My idea of making a living dress leaves me with lots of questions to answer – my mindmap asked the questions, hopefully sampling will answer them …
My key questions are:
- How do I weave a waterproof fabric (or at least a fabric that copes with being watered along with the plants …)?
- How will I encourage living plants to grow in/on a dress?
- What should I grow on/in my dress?
How do I weave a waterproof/water-tolerant fabric?
Making a fabric waterproof is all about reducing the size of the gaps between the woven threads until they are too small to let water droplets through. Waterproof fabrics are traditionally stiff both because of their dense/tight weave and the addition of a waterproof coating e.g. rubber, wax, or nowadays PVC.
I want the fabric of the dress to directly relate to my concept, a dystopian world 50 years in the future where plants are precious. If plants are precious then natural yarns would also be precious (plant fibre or fibres from animals fed on plants). It is more likely that yarns would be scavenged/recycled – what about weaving with yarn made from plastic bags? This gives rise to more questions: which type of plastic bags would weave best? How thick should I make my yarn?
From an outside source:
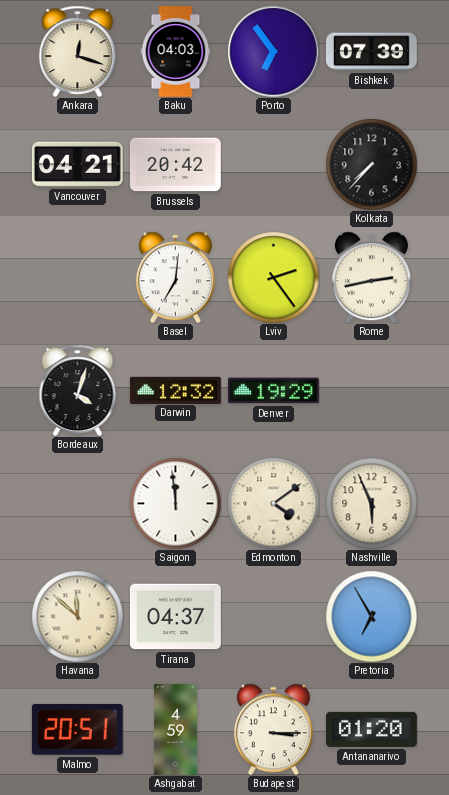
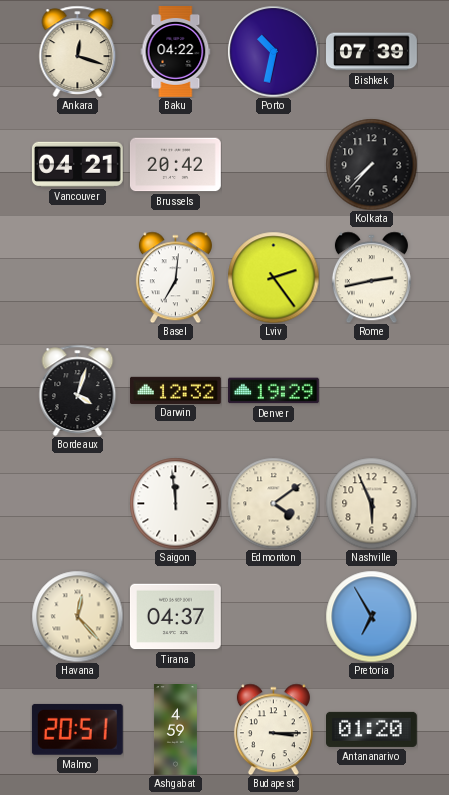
Baku: 04:03 -> 04:22
Porto: 6:54 -> 10:32
Havana: 11:52 -> 12:23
Would heat pressing the fabric make it waterproof? What yarn should I use for the warp?
I chose a plastic raffia for the warp, made some yarn and started weaving samples.
How will I encourage living plants to grow in/on a dress?
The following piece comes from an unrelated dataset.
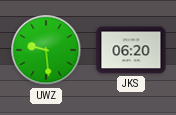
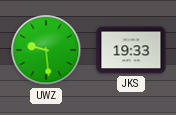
JKS: 06:20 -> 19:33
Options I am considering are pockets or rows of plants – rows are more easy to weave into fabric using a double cloth structure. I have found gardening tubing that I can fit into the woven tubes.
What should I grow on/in my dress?
I love the idea of using Mexican Flea Bane but it is slow and tricky to grow. I need a plant that is quick and easy to grow – remembering primary school cress-heads, I investigated and found the world of microgreens.
Microgreens are ‘the shoots of salad vegetables such as rocket, celery, beetroot, etc., picked just after the first leaves have developed’ (Google definition). Microgreens are super-nutritous proportionally containing more nutrients than the full grown plants, grow in high density and are ready to harvest in 2 to 4 weeks. I bought a few packets of different seeds and tested them out for growth rates and their looks.